In this talk we will discuss how companies are using global delivery models to create analytical capabilities today, as well as the models that are emerging for the future. Key elements of an analytics delivery center that will be covered today can be divided into the following main areas:
- People: What kind of talent can you hire for your analytics team? How will you find and attract the necessary talent?
- Privacy and security: How to deal with data security and customer privacy issues when your analytical team is global?
- Training and skill development: How does one build the capabilities in products and processes in a group of people on the other side of the world
- Technology: How is technology deployed to make the team productive in a secure environment?
- Engagement model: How will your offshore analytics team interact with your onshore team?
- Commercial model: When to think of a captive center versus a partner?

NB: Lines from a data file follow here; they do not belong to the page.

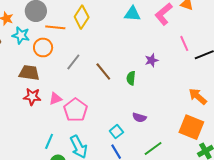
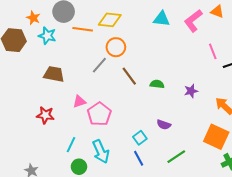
yellow diamond: (82, 17) -> (110, 20), turned 60
orange circle: (43, 47) -> (116, 47), moved
purple star: (152, 60) -> (191, 91), moved
green semicircle: (131, 78) -> (157, 84), turned 88
red star: (32, 97) -> (45, 115), moved

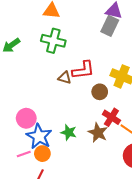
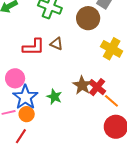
red L-shape: (83, 70) -> (34, 47), moved
brown circle: (100, 92) -> (88, 18), moved, size x1.5
brown star: (98, 133) -> (82, 85), moved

Applying Mathematical Optimization to Marketing and Risk Strategies in Consumer Financial Services
Robin Way, SAS
Consumer-oriented financial services firms, such as credit card issuers and retail banks, are starting to deploy mathematical optimization techniques to further improve the performance of marketing and risk strategies. Results suggest these techniques can deliver a significant and measurable increase in value when compared with business-as-usual approaches. Mathematical optimization, which maximizes the expected utility of a marketing or risk strategy while satisfying constraints and contact policies, is a compelling next-step-forward for decision scientists who are already taking advantage of predictive model scores and test-and-learn contact designs as part of their decisioning process. We will present the results of several case studies, and best practices emerging from these studies, including predictive modeling and scoring for incremental response, experimental designs for promotional test cells, and strategies to balance short-run with medium-run return on marketing and risk strategies.
In Search of Stability in Neural Network Modeling
Jeff Zeanah, Z Solutions, Inc.
One of the concerns of modeling with Artificial Neural Networks is a lack of stability in the models. Most training algorithms start with random weight assignments. Therefore by changing the random seed, different results can be obtained with the same training data. Extreme variation in the model results can lead to uncertainty in the models, or if the model is deployed substandard results.
This presentation evaluates the Neural Network procedures in the SAS Enterprise Miner product (with results transferable to other products) to develop recommendations of training techniques, options and variable selection to decrease model instability and increase confidence in the use of the technqiues.